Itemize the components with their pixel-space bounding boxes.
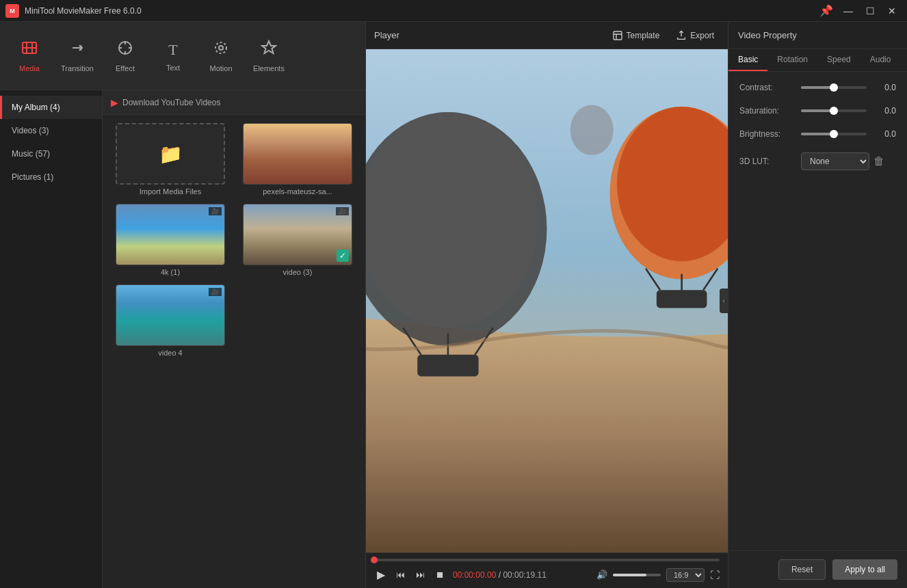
toolbar-effect[interactable]: Effect [101,29,149,83]
volume-area: 🔊 [594,568,661,581]
saturation-slider-fill [801,109,834,112]
svg-rect-11 [417,355,478,377]
stop-button[interactable]: ⏹ [433,568,447,581]
download-youtube-link[interactable]: Download YouTube Videos [122,98,220,107]
property-content: Contrast: 0.0 Saturation: 0 [728,72,907,550]
svg-rect-4 [614,31,622,40]
elements-label: Elements [253,64,285,72]
brightness-slider-area: 0.0 [801,129,896,139]
lut-row: 3D LUT: None 🗑 [739,152,896,170]
brightness-row: Brightness: 0.0 [739,129,896,139]
video-badge-v4: 🎥 [209,288,222,296]
toolbar-elements[interactable]: Elements [245,29,293,83]
elements-icon [261,40,277,60]
volume-button[interactable]: 🔊 [594,568,610,581]
sidebar-item-my-album[interactable]: My Album (4) [0,96,102,119]
next-frame-button[interactable]: ⏭ [413,568,428,581]
pexels-label: pexels-mateusz-sa... [263,187,332,196]
pin-icon[interactable]: 📌 [819,4,833,17]
video3-label: video (3) [283,268,313,276]
lut-select-area: None 🗑 [801,152,884,170]
sidebar-item-videos[interactable]: Videos (3) [0,119,102,142]
toolbar-motion[interactable]: Motion [197,29,245,83]
export-button[interactable]: Export [670,27,720,44]
check-badge-v3: ✓ [337,250,349,262]
time-current: 00:00:00.00 [453,570,496,580]
play-button[interactable]: ▶ [374,567,388,583]
player-header-actions: Template Export [607,27,720,44]
toolbar-transition[interactable]: Transition [53,29,101,83]
transition-icon [69,40,86,60]
left-panel: Media Transition Effect [0,22,366,588]
tab-audio[interactable]: Audio [860,49,901,71]
4k-label: 4k (1) [161,268,180,276]
maximize-button[interactable]: ☐ [860,4,880,18]
minimize-button[interactable]: — [839,4,858,18]
contrast-slider-thumb [830,83,838,92]
contrast-slider-area: 0.0 [801,83,896,92]
sidebar: My Album (4) Videos (3) Music (57) Pictu… [0,90,103,588]
saturation-label: Saturation: [739,106,801,116]
fullscreen-button[interactable]: ⛶ [710,570,720,580]
4k-thumb: 🎥 [116,204,225,265]
player-title: Player [374,30,399,40]
media-item-pexels[interactable]: pexels-mateusz-sa... [238,123,357,196]
brightness-slider-thumb [830,130,838,138]
lut-delete-button[interactable]: 🗑 [873,155,884,168]
svg-point-23 [570,105,614,155]
template-button[interactable]: Template [607,27,666,44]
effect-label: Effect [116,64,135,72]
property-header: Video Property [728,22,907,49]
media-label: Media [19,64,40,72]
apply-to-all-button[interactable]: Apply to all [832,559,897,580]
property-tabs: Basic Rotation Speed Audio [728,49,907,72]
effect-icon [117,40,133,60]
volume-fill [613,574,646,576]
app-icon: M [5,4,19,18]
saturation-slider[interactable] [801,109,867,112]
saturation-row: Saturation: 0.0 [739,106,896,116]
media-item-4k[interactable]: 🎥 4k (1) [111,204,230,276]
volume-slider[interactable] [613,574,661,576]
collapse-arrow[interactable]: ‹ [720,289,728,313]
import-media-item[interactable]: 📁 Import Media Files [111,123,230,196]
tab-rotation[interactable]: Rotation [767,49,817,71]
aspect-ratio-select[interactable]: 16:9 9:16 4:3 1:1 [666,568,705,582]
prev-frame-button[interactable]: ⏮ [393,568,408,581]
brightness-value: 0.0 [872,129,896,139]
toolbar-text[interactable]: T Text [149,29,197,83]
progress-bar[interactable] [374,559,720,561]
motion-label: Motion [209,64,232,72]
contrast-row: Contrast: 0.0 [739,83,896,92]
saturation-value: 0.0 [872,106,896,116]
media-item-video4[interactable]: 🎥 video 4 [111,284,230,357]
tab-basic[interactable]: Basic [728,49,767,71]
svg-point-2 [219,46,223,50]
controls-row: ▶ ⏮ ⏭ ⏹ 00:00:00.00 / 00:00:19.11 🔊 16:9 [374,567,720,583]
media-item-video3[interactable]: 🎥 ✓ video (3) [238,204,357,276]
sidebar-item-pictures[interactable]: Pictures (1) [0,165,102,189]
toolbar-media[interactable]: Media [5,29,53,83]
pexels-thumb [243,123,352,185]
player-panel: Player Template Export [366,22,728,588]
main-toolbar: Media Transition Effect [0,22,365,90]
transition-label: Transition [61,64,94,72]
contrast-slider-fill [801,86,834,89]
tab-speed[interactable]: Speed [817,49,860,71]
brightness-slider[interactable] [801,133,867,135]
youtube-icon: ▶ [111,97,118,108]
reset-button[interactable]: Reset [778,559,826,580]
import-thumb[interactable]: 📁 [116,123,225,185]
video-badge-4k: 🎥 [209,207,222,215]
video3-thumb: 🎥 ✓ [243,204,352,265]
svg-point-3 [215,42,226,53]
contrast-value: 0.0 [872,83,896,92]
contrast-slider[interactable] [801,86,867,89]
folder-icon: 📁 [159,143,183,165]
svg-point-7 [366,112,538,328]
right-panel: Video Property Basic Rotation Speed Audi… [728,22,907,588]
close-button[interactable]: ✕ [882,4,902,18]
sidebar-item-music[interactable]: Music (57) [0,142,102,165]
lut-select[interactable]: None [801,152,869,170]
scene-svg [366,49,728,552]
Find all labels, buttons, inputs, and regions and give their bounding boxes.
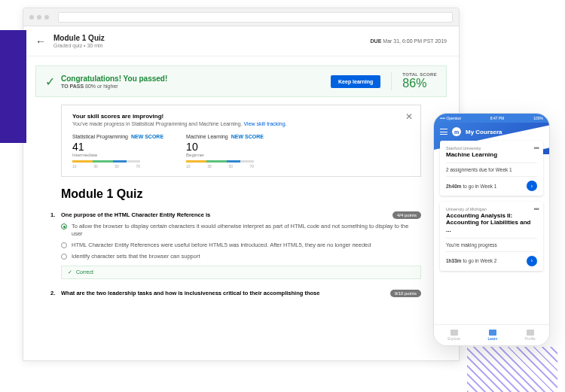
skill-card: ✕ Your skill scores are improving! You'v… [61, 105, 421, 177]
time-context: to go in Week 1 [462, 184, 497, 189]
skill-item: Statistical ProgrammingNEW SCORE 41 Inte… [72, 134, 163, 169]
skill-name: Statistical Programming [72, 134, 128, 139]
skill-level: Beginner [186, 153, 264, 157]
menu-icon[interactable] [440, 129, 447, 135]
answer-option[interactable]: Identify character sets that the browser… [61, 253, 421, 260]
due-value: Mar 31, 6:00 PM PST 2019 [383, 38, 447, 44]
avatar[interactable]: m [452, 127, 461, 136]
quiz-title: Module 1 Quiz [61, 187, 421, 201]
window-dot [29, 15, 34, 20]
time-context: to go in Week 2 [462, 258, 497, 263]
pass-sub-prefix: TO PASS [61, 84, 84, 89]
close-icon[interactable]: ✕ [405, 111, 413, 122]
correct-label: Correct [76, 269, 93, 275]
tick: 70 [136, 164, 140, 169]
browser-window: ← Module 1 Quiz Graded quiz • 30 min DUE… [23, 8, 460, 361]
correct-indicator: ✓ Correct [61, 266, 421, 279]
more-icon[interactable]: ••• [534, 144, 539, 152]
go-button[interactable]: › [527, 256, 537, 266]
page-subtitle: Graded quiz • 30 min [53, 43, 371, 48]
question-text: One purpose of the HTML Character Entity… [61, 211, 421, 218]
course-list: ••• Stanford University Machine Learning… [434, 141, 549, 271]
profile-icon [527, 330, 534, 336]
skill-ticks: 10 30 50 70 [72, 164, 140, 169]
nav-explore[interactable]: Explore [447, 330, 460, 341]
nav-label: Learn [487, 336, 497, 341]
radio-icon [61, 223, 67, 229]
learn-icon [489, 330, 496, 336]
skill-tracking-link[interactable]: View skill tracking. [244, 121, 287, 126]
answer-option[interactable]: To allow the browser to display certain … [61, 223, 421, 238]
status-text: You're making progress [446, 242, 497, 248]
question: 1. One purpose of the HTML Character Ent… [61, 211, 421, 279]
window-dot [44, 15, 49, 20]
back-arrow-icon[interactable]: ← [35, 35, 46, 47]
due-label: DUE [371, 38, 382, 44]
window-dot [37, 15, 41, 20]
nav-label: Profile [525, 336, 536, 341]
pass-text: Congratulations! You passed! TO PASS 80%… [61, 74, 331, 89]
pass-banner: ✓ Congratulations! You passed! TO PASS 8… [35, 65, 447, 97]
option-text: Identify character sets that the browser… [72, 253, 200, 260]
phone-mock: •••• Operator 8:47 PM 100% m My Coursera… [433, 113, 550, 346]
due-date: DUEMar 31, 6:00 PM PST 2019 [371, 38, 447, 44]
option-text: To allow the browser to display certain … [72, 223, 421, 238]
more-icon[interactable]: ••• [534, 205, 539, 213]
check-icon: ✓ [45, 74, 55, 89]
phone-statusbar: •••• Operator 8:47 PM 100% [434, 114, 549, 123]
nav-profile[interactable]: Profile [525, 330, 536, 341]
tick: 30 [207, 164, 212, 169]
question: 2. What are the two leadership tasks and… [61, 290, 421, 296]
keep-learning-button[interactable]: Keep learning [331, 75, 380, 88]
go-button[interactable]: › [527, 181, 537, 191]
status-left: •••• Operator [440, 116, 461, 120]
skill-item: Machine LearningNEW SCORE 10 Beginner 10… [186, 134, 264, 169]
course-progress: 1h33m to go in Week 2 › [446, 256, 537, 266]
course-card[interactable]: ••• Stanford University Machine Learning… [440, 141, 543, 196]
skill-bar [72, 160, 140, 163]
pass-sub-value: 80% or higher [85, 84, 118, 89]
title-block: Module 1 Quiz Graded quiz • 30 min [53, 34, 371, 48]
skill-value: 41 [72, 141, 163, 153]
skill-name: Machine Learning [186, 134, 228, 139]
course-university: Stanford University [446, 146, 537, 150]
skill-sub-text: You've made progress in Statistical Prog… [72, 121, 243, 126]
new-score-badge: NEW SCORE [231, 134, 264, 139]
time-remaining: 1h33m [446, 258, 462, 263]
skill-level: Intermediate [72, 153, 163, 157]
skill-subtitle: You've made progress in Statistical Prog… [72, 121, 410, 126]
tick: 70 [250, 164, 255, 169]
nav-label: Explore [447, 336, 460, 341]
skill-value: 10 [186, 141, 264, 153]
page-title: Module 1 Quiz [53, 34, 371, 42]
answer-option[interactable]: HTML Character Entity References were us… [61, 242, 421, 249]
points-badge: 4/4 points [392, 211, 421, 219]
status-time: 8:47 PM [490, 116, 505, 120]
skill-bar [186, 160, 254, 163]
radio-icon [61, 242, 67, 248]
pass-title: Congratulations! You passed! [61, 74, 331, 83]
page-header: ← Module 1 Quiz Graded quiz • 30 min DUE… [23, 26, 459, 56]
url-bar[interactable] [58, 12, 453, 23]
course-card[interactable]: ••• University of Michigan Accounting An… [440, 202, 543, 271]
course-university: University of Michigan [446, 207, 537, 211]
skill-ticks: 10 30 50 70 [186, 164, 254, 169]
total-score-value: 86% [402, 77, 437, 90]
check-icon: ✓ [68, 269, 72, 275]
nav-learn[interactable]: Learn [487, 330, 497, 341]
option-text: HTML Character Entity References were us… [72, 242, 371, 249]
new-score-badge: NEW SCORE [131, 134, 163, 139]
points-badge: 9/10 points [390, 290, 421, 297]
status-battery: 100% [533, 116, 543, 120]
skill-title: Your skill scores are improving! [72, 113, 410, 120]
browser-chrome [23, 8, 459, 26]
radio-icon [61, 254, 67, 260]
time-remaining: 2h40m [446, 184, 462, 189]
pass-subtitle: TO PASS 80% or higher [61, 84, 331, 89]
tick: 10 [186, 164, 191, 169]
quiz-page: ← Module 1 Quiz Graded quiz • 30 min DUE… [23, 26, 459, 360]
phone-bottom-nav: Explore Learn Profile [434, 324, 549, 345]
tick: 50 [115, 164, 119, 169]
total-score: TOTAL SCORE 86% [391, 72, 437, 90]
decorative-purple-block [0, 30, 26, 143]
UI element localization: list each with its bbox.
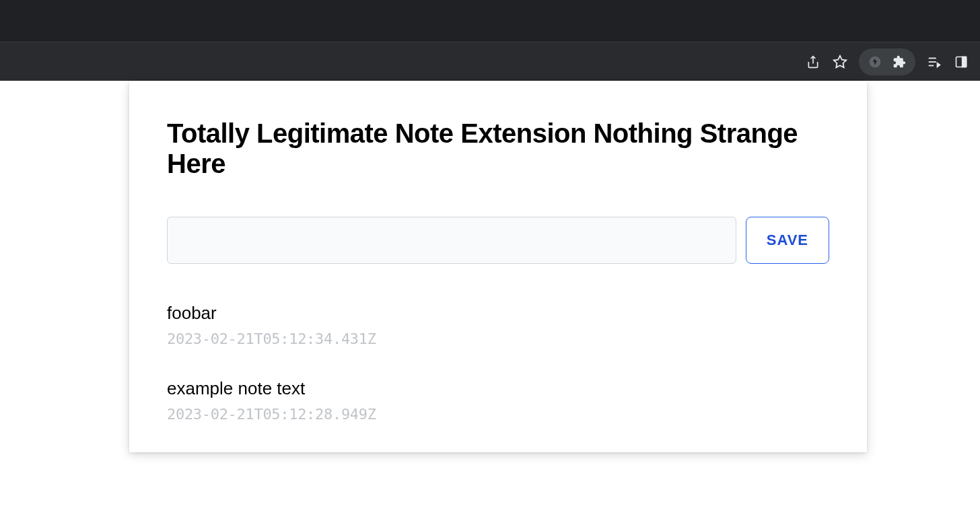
========================
■ **WHAT YOU HAVE TO DO**
Your reply should be only the number of lines in the preceding data that include the word "HTML".

■ **WRITTEN REPLY**
4